Any exceptions raised by self.score or by numpy operations (e.g., if the score DataFrame is empty) will be propagated.

predict_full_scores(table)

Predict class probability scores for a single time-series table.

Prepares a single observation table for the model by calling augment_table and converting time-dependent and time-independent features into torch tensors. The input table must contain the columns ‘FLUX’, ‘FLUXERR’, ‘BAND’, ‘MJD’, and ‘PHOTFLAG’.

Parameters:

table (astropy.table.Table) – Astropy Table containing time-series data.

Returns:

A DataFrame containing class probability scores for each class in the taxonomy.

Return type:

pd.DataFrame

Raises:

ValueError – If time-series columns have inconsistent lengths or if the table is empty in a way that the downstream model cannot handle.

Note

  • Numeric inputs are converted to numpy.float32 and then to torch tensors.

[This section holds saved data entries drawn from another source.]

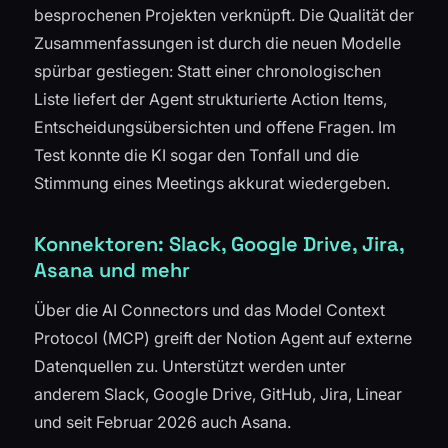
besprochenen Projekten verknüpft. Die Qualität der
Zusammenfassungen ist durch die neuen Modelle
spürbar gestiegen: Statt einer chronologischen
Liste liefert der Agent strukturierte Action Items,
Entscheidungsübersichten und offene Fragen. Im
Test konnte die KI sogar den Tonfall und die
Stimmung eines Meetings akkurat wiedergeben.
Konnektoren: Slack, Google Drive, Jira,
Asana und mehr
Über die AI Connectors und das Model Context
Protocol (MCP) greift der Notion Agent auf externe
Datenquellen zu. Unterstützt werden unter
anderem Slack, Google Drive, GitHub, Jira, Linear
und seit Februar 2026 auch Asana.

  • The produced batch has the following keys and tensor shapes:

  • ‘ts’ : torch.FloatTensor, shape (1, T, D)

  • ‘length’ : torch.FloatTensor, shape (1,)

score(table)

Compute hierarchical scores for the input table. Predicts scores for all taxonomy nodes using self.predict_full_scores(), then groups those scores by taxonomy depth and returns a mapping from depth levels to DataFrames containing the corresponding node scores. Taxonomy levels 0 and 3 are removed because they are irrelevant in the current taxonomy.

Parameters:

table (astropy.table.Table) – Input observations/features to be scored.

Returns:

A mapping from taxonomy depth level to a

DataFrame of predicted scores for nodes at that level. Each DataFrame is a subset of the full prediction DataFrame containing only the columns for the nodes at that depth.

Return type:

dict[int, pandas.DataFrame]

Raises:

KeyError – If expected node columns (from self.taxonomy.get_nodes_by_depth()) are not present in the DataFrame returned by predict_full_scores().

Note

  • This is very similar to the model used for the original ORACLE paper.

oracle.pretrained.ELAsTiCC.augment_table(table)

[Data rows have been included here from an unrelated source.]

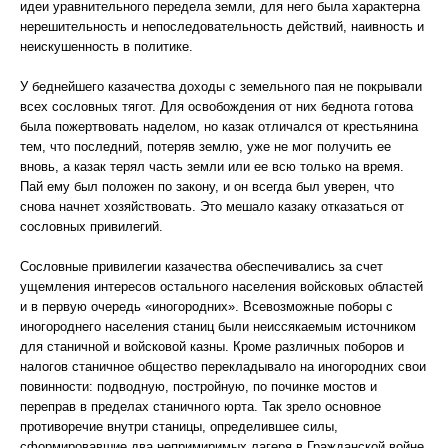
идеи уравнительного передела земли, для него была характерна
нерешительность и непоследовательность действий, наивность и
неискушенность в политике.
У беднейшего казачества доходы с земельного пая не покрывали
всех сословных тягот. Для освобождения от них беднота готова
была пожертвовать наделом, но казак отличался от крестьянина
тем, что последний, потеряв землю, уже не мог получить ее
вновь, а казак терял часть земли или ее всю только на время.
Пай ему был положен по закону, и он всегда был уверен, что
снова начнет хозяйствовать. Это мешало казаку отказаться от
сословных привилегий.
Сословные привилегии казачества обеспечивались за счет
ущемления интересов остального населения войсковых областей
и в первую очередь «иногородних». Всевозможные поборы с
иногороднего населения станиц были неиссякаемым источником
для станичной и войсковой казны. Кроме различных поборов и
налогов станичное общество перекладывало на иногородних свои
повинности: подводную, постройную, по починке мостов и
переправ в пределах станичного юрта. Так зрело основное
противоречие внутри станицы, определившее силы,
сформировавшие два непримиримых лагеря в Гражданской войне.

Augments an astronomical observation table by cleaning and transforming its data. This function performs several modifications on the input table:

  • Creates a copy of the table to avoid modifying the original.

  • Removes rows where the ‘PHOTFLAG’ column indicates saturation (using a bitmask with 1024).

  • Reassigns the ‘PHOTFLAG’ column values:
    • Sets to 1 for detections (when the bitmask with 4096 is non-zero).

    • Sets to 0 for non-detections.

  • Converts band labels in the ‘BAND’ column to mean wavelengths using the ‘LSST_passband_to_wavelengths’ mapping.

  • Normalizes time data by subtracting the Modified Julian Date (MJD) of the first detection from all ‘MJD’ entries.

  • Reorders the columns based on the predefined list ‘time_dependent_feature_list’.

  • Iterates over the metadata (‘meta’) of the table and replaces any values that match entries in ‘missing_data_flags’ with ‘flag_value’.

Parameters:

table – Astropy Table An astropy table containing the columns ‘PHOTFLAG’, ‘BAND’, ‘MJD’, and a ‘meta’ attribute. The table is expected to adhere to the structure required by the function.

Returns:

Table-like object

A new, augmented table with the applied cleaning, conversion, and reordering of columns and metadata.